E-catalog-Establishing Trust on Your Web Site (919 words)
So what can you do to establish trust on your Web site? Another study from Greenwich, CT-based NFO Interactive asked online consumers who haven't bought on the Web to prioritize attributes that would entice them to make the plunge into e-commerce. The top responses follow.
1. The site has a clearly posted policy stating that it will keep personal information private.
2. The site offers and explains that it has a secure environment to purchase products.
4. The content is up to date, indicating recent merchant activity.
5. Products ordered are promised to be delivered in a timely fashion.
Here are several more suggestions from Catalog Success:
6. The site offers company background with business history and full contact details, including a physical address, phone number and e-mail links.
7. The site promotes strong product guarantees with an easy return policy and 100-percent money-back guarantee.

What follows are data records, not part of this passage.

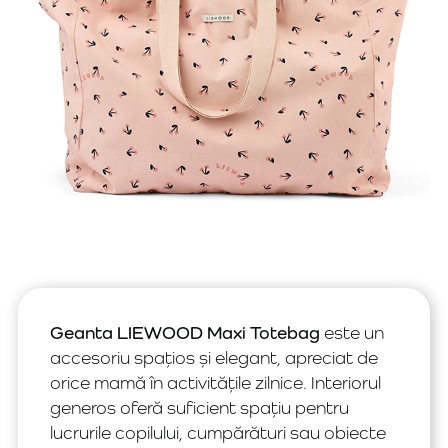
Geanta LIEWOOD Maxi Totebag
este un
accesoriu spațios și elegant, apreciat de
orice mamă în activitățile zilnice. Interiorul
generos oferă suficient spațiu pentru
lucrurile copilului, cumpărături sau obiecte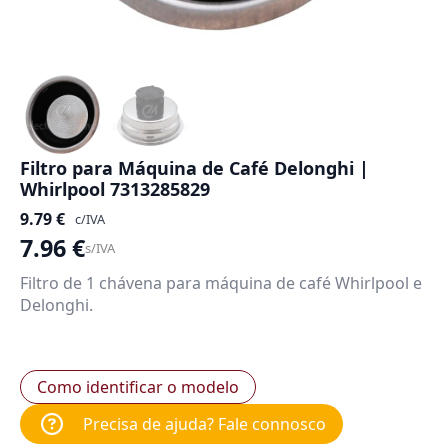
Filtro para Máquina de Café Delonghi |
Whirlpool 7313285829
9.79
€
c/IVA
7.96
€
s/IVA
Filtro de 1 chávena para máquina de café Whirlpool e
Delonghi.
Como identificar o modelo
Precisa de ajuda? Fale connosco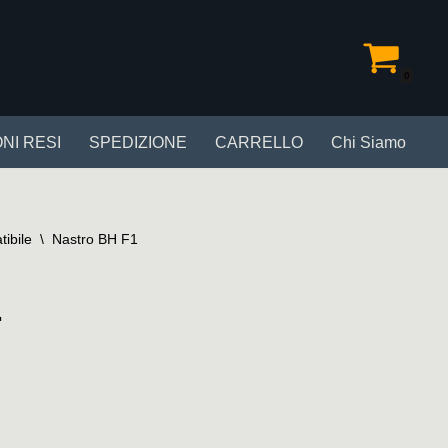
0
NI RESI
SPEDIZIONE
CARRELLO
Chi Siamo
tibile
\
Nastro BH F1
1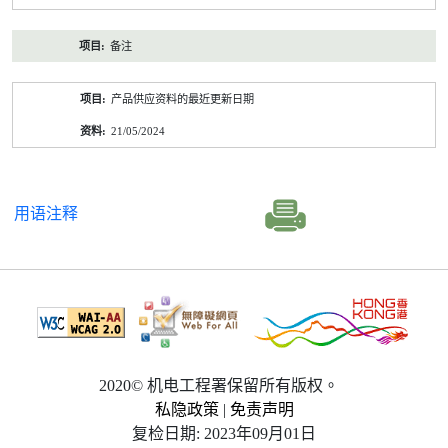
备注
产品供应资料的最近更新日期
21/05/2024
用语注释
2020© 机电工程署保留所有版权。
私隐政策
|
免责声明
复检日期: 2023年09月01日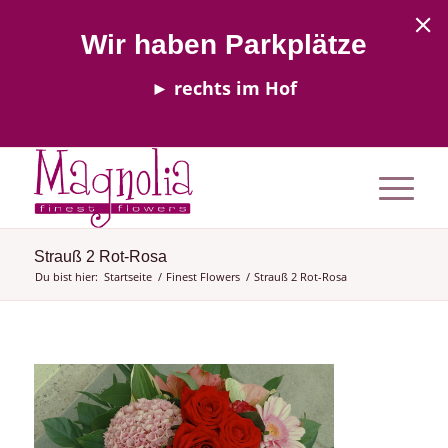
Wir haben Parkplätze
► rechts im Hof
Strauß 2 Rot-Rosa
Du bist hier:
Startseite
/
Finest Flowers
/
Strauß 2 Rot-Rosa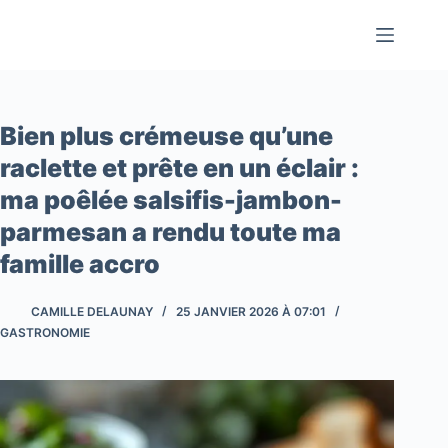
Passer
au
contenu
Bien plus crémeuse qu’une
raclette et prête en un éclair :
ma poêlée salsifis-jambon-
parmesan a rendu toute ma
famille accro
CAMILLE DELAUNAY
25 JANVIER 2026 À 07:01
GASTRONOMIE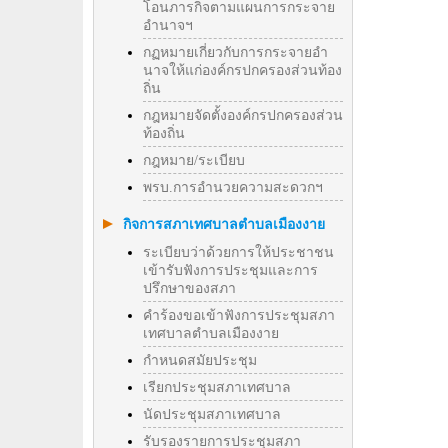
โอนภารกิจตามแผนการกระจาย
อำนาจฯ
กฏหมายเกี่ยวกับการกระจายอำ
นาจให้แก่องค์กรปกครองส่วนท้อง
ถิ่น
กฎหมายจัดตั้งองค์กรปกครองส่วน
ท้องถิ่น
กฎหมาย/ระเบียบ
พรบ.การอำนวยความสะดวกฯ
กิจการสภาเทศบาลตำบลเมืองงาย
ระเบียบว่าด้วยการให้ประชาชน
เข้ารับฟังการประชุมและการ
ปรึกษาของสภา
คำร้องขอเข้าฟังการประชุมสภา
เทศบาลตำบลเมืองงาย
กำหนดสมัยประชุม
เรียกประชุมสภาเทศบาล
นัดประชุมสภาเทศบาล
รับรองรายการประชุมสภา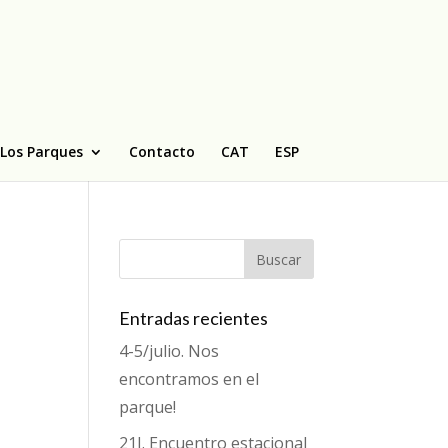
Los Parques
Contacto
CAT
ESP
Entradas recientes
4-5/julio. Nos
encontramos en el
parque!
21J. Encuentro estacional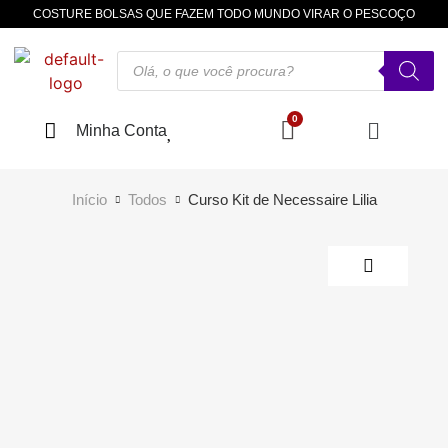
COSTURE BOLSAS QUE FAZEM TODO MUNDO VIRAR O PESCOÇO
Minha Conta
Início
Todos
Curso Kit de Necessaire Lilia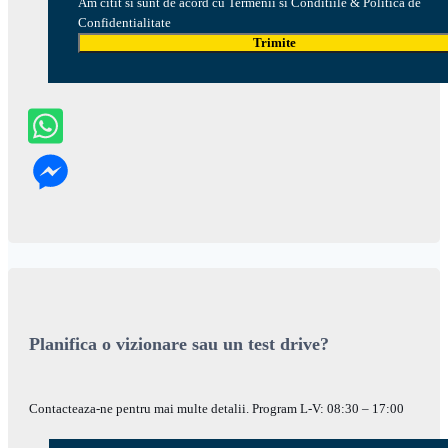
Am citit si sunt de acord cu Termenii si Conditiile & Politica de
Confidentialitate
Trimite
Planifica o vizionare sau un test drive?
Contacteaza-ne pentru mai multe detalii. Program L-V: 08:30 – 17:00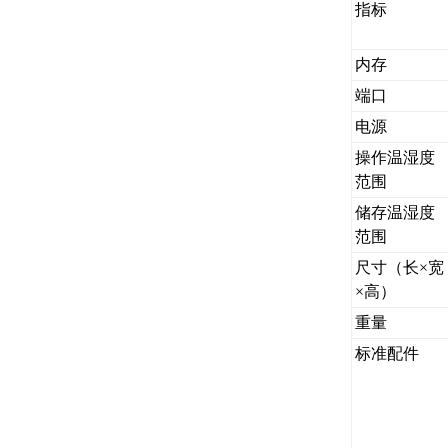
指标
内存
端口
电源
操作温湿度
范围
储存温湿度
范围
尺寸（长×宽
×高）
重量
标准配件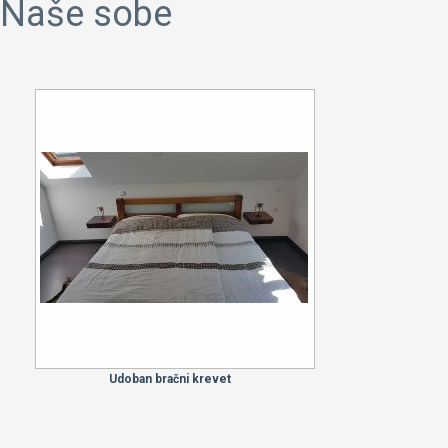
Naše sobe
Udoban bračni krevet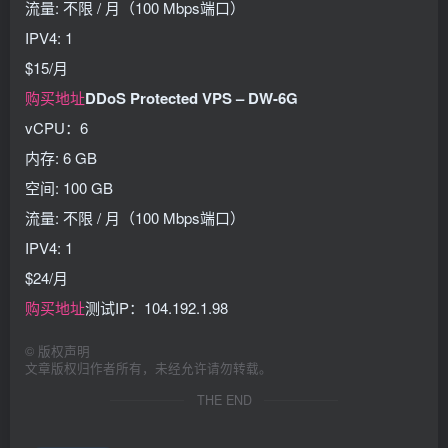
流量: 不限 / 月（100 Mbps端口）
IPV4: 1
$15/月
购买地址
DDoS Protected VPS – DW-6G
vCPU：6
内存: 6 GB
空间: 100 GB
流量: 不限 / 月（100 Mbps端口）
IPV4: 1
$24/月
购买地址
测试IP：104.192.1.98
©
版权声明
文章版权归作者所有，未经允许请勿转载。
THE END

8. The site trumpets membership in privacy-promoting networks and programs such as eTRUST and BBBonline.
Web Strategy: Both Feet or One Toe at a Time?
A recent survey from Interactive Week and CKS/Web determined that building a low--range, "bronze-coated" e-commerce operation costs $6.6 million to implement, while a high-end "industrial-strength one" built from scratch costs $35.3 million. Those intimidating numbers, however, may be somewhat misleading. In fact, a fully functional e-commerce site is more accessible than some catalogers believe.